I hate starting out with cancer sucks, but it does.  Debbie, I'm so sorry about your niece and she's so young!  One of our marketers had thyroid cancer 5 years ago and is doing fabulous!  They took almost all of her thyroid and she has a 'smiley' scar on her neck.  Her doctor purposely put the scar in her natural neck folds so that as she ages it won't be noticeable.  She didn't have to have chemo but of course she's on thyroid replacement therapy.  I will add Kelly to my prayers.

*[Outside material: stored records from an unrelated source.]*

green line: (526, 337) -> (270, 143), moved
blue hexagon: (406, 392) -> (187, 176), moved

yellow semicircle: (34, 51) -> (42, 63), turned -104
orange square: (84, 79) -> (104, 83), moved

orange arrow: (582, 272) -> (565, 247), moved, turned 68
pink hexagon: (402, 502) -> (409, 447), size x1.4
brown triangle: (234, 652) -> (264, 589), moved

My uncle who has colon cancer is not doing well at all...he's been battling since I have (Jan) but he's in another part of the world (British Columbia) so it's hard to support from this distance...then my cousin with the cervical cancer with mets to her bladder can't even have a hysterectomy until Sept 22 (Canada) with no foreseeable plans for chemo or bladder surgery!  She has no idea what's going on so I'm going to try and find a place like this for her to visit and educate herself. 

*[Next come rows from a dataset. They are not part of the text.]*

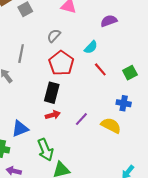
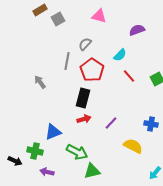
gray line: (21, 54) -> (67, 61), moved
blue cross: (124, 103) -> (151, 124), moved
yellow semicircle: (111, 125) -> (133, 146), moved
green arrow: (45, 150) -> (77, 152), turned -40

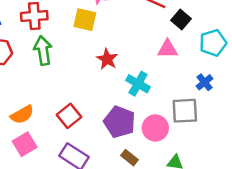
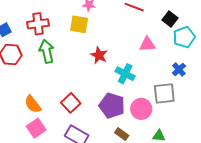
black square: (181, 19) -> (170, 19), moved
orange semicircle: (22, 115) -> (33, 104), turned 84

We went to our club fish fry last night and there's a gal there who had a partial in Oct, rads and chemo.  She said her last treatment of chemo was in March and her hair is coming in very well now...She emphathizes with you Kim...that a month after her last treatment she was thinking her hair should be cooperating more than it was.  But now it's coming in thicker and a more beautiful color than it's ever been so she's happy with her transformation.  I hope it goes that way for you soon!

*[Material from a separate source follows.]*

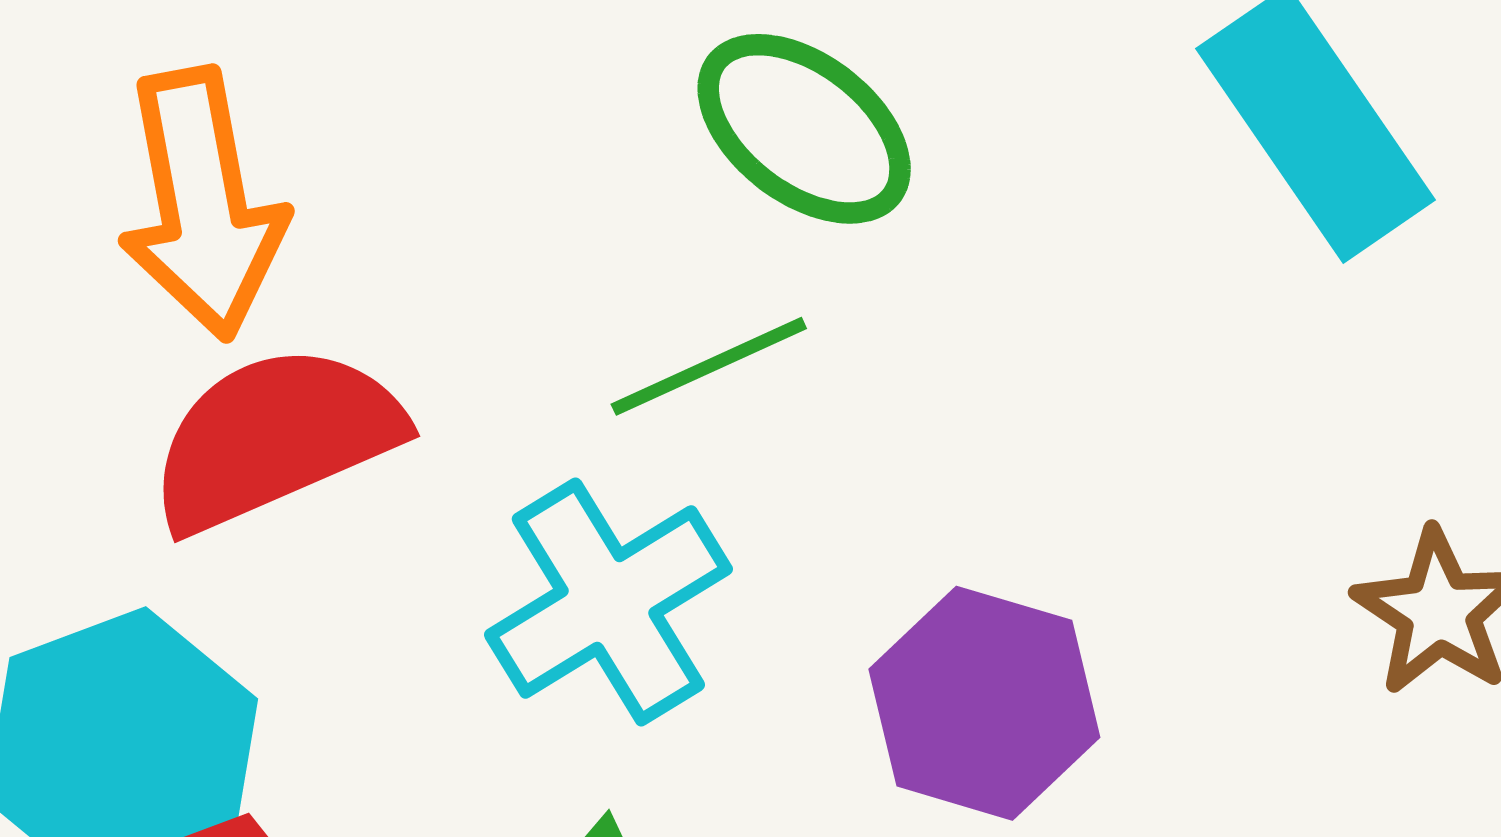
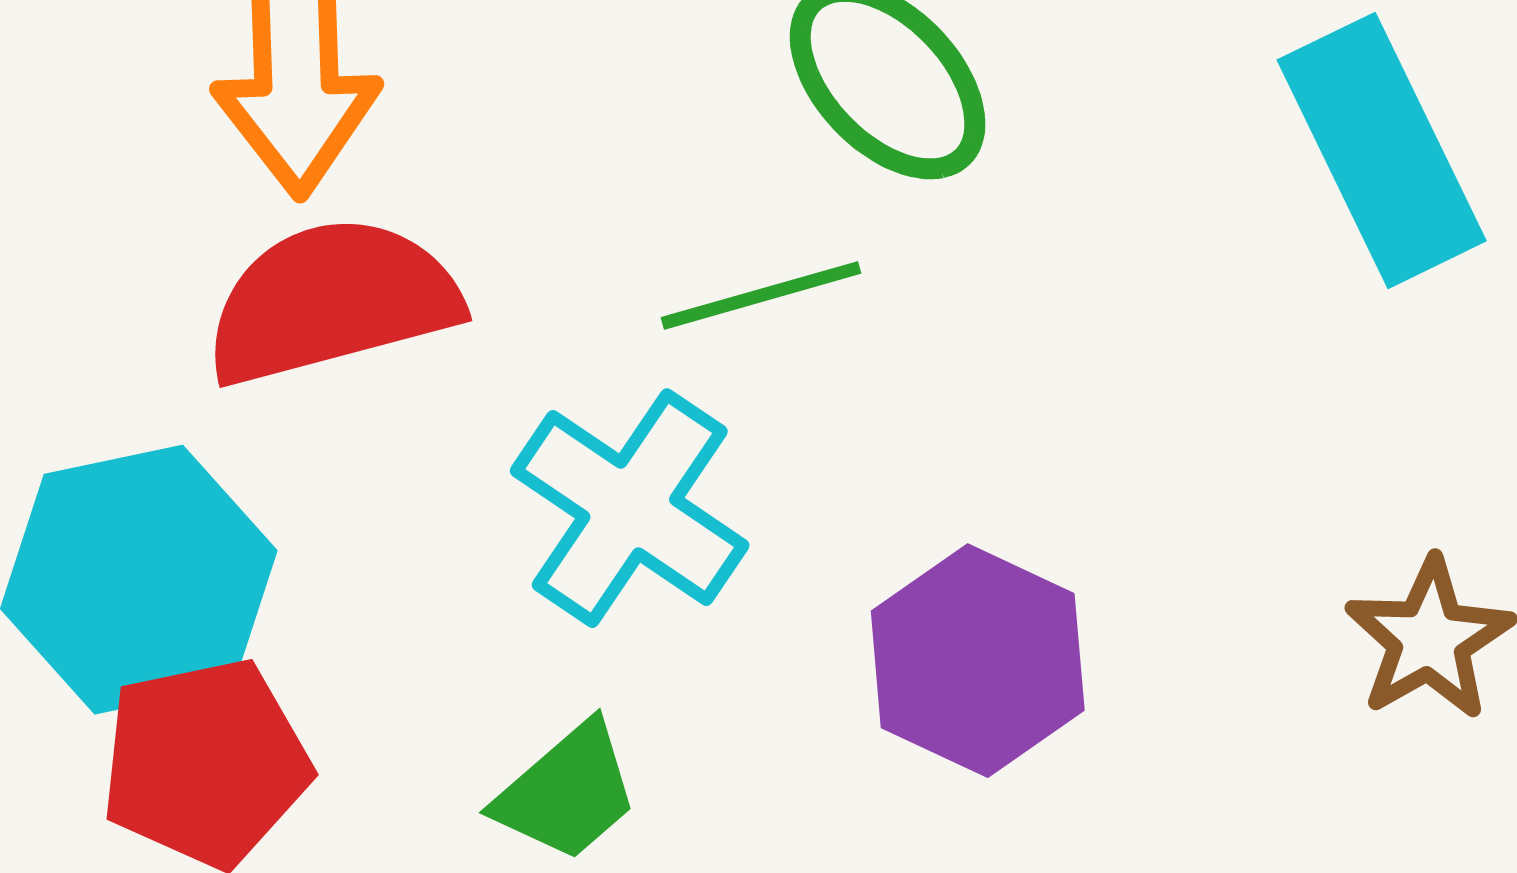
cyan cross: (608, 602) -> (630, 508), turned -33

Tomorrow is Tattoo Monday.  Actually, my first surgery/BMX was Jan 25 and I'm completing the reconstruction process on August 23 so just 2 days shy of 7 months.  I'm very thankful.   I did post a couple pics on Timtams site of my nipples 5 weeks out and will post again after the tattoos.  I'm not really sure what to expect except a 2 hour long procedure awake.  uggh.  I think I'll take an extra ativan and maybe an Ipod.   I'm also wearing black to work tomorrow, and I have nursing nipple shields in my purse just in case.  I go at 1:30 and probably won't go back to work after that but you never know.  Maybe a pedicure instead!  lol

bc...loving the tamoxifen!  I know I'm not in the majority there but I really really do.  My moods are more leveled out, I've lost weight and I do sleep well.  I take Melatonin with my 20mg dose at 8pm and by 9 I'm falling asleep in a chair.  Melatonin is known to enhance the efficacy of tamox so I figure it can't hurt.  (I'm an extensive metablolizer too)  I occasionally get night sweats but no hot flashes yet. 

Well, it's almost time for Mad Men...nothing like a good dose of Don Draper to forget about your troubles!

Sweet Dreams!
Kat

bcincolorado

Debbie and Kat I'm so sorry to hear about your families illness.  Cancer does stink, that's for sure.  You are all in my prayers.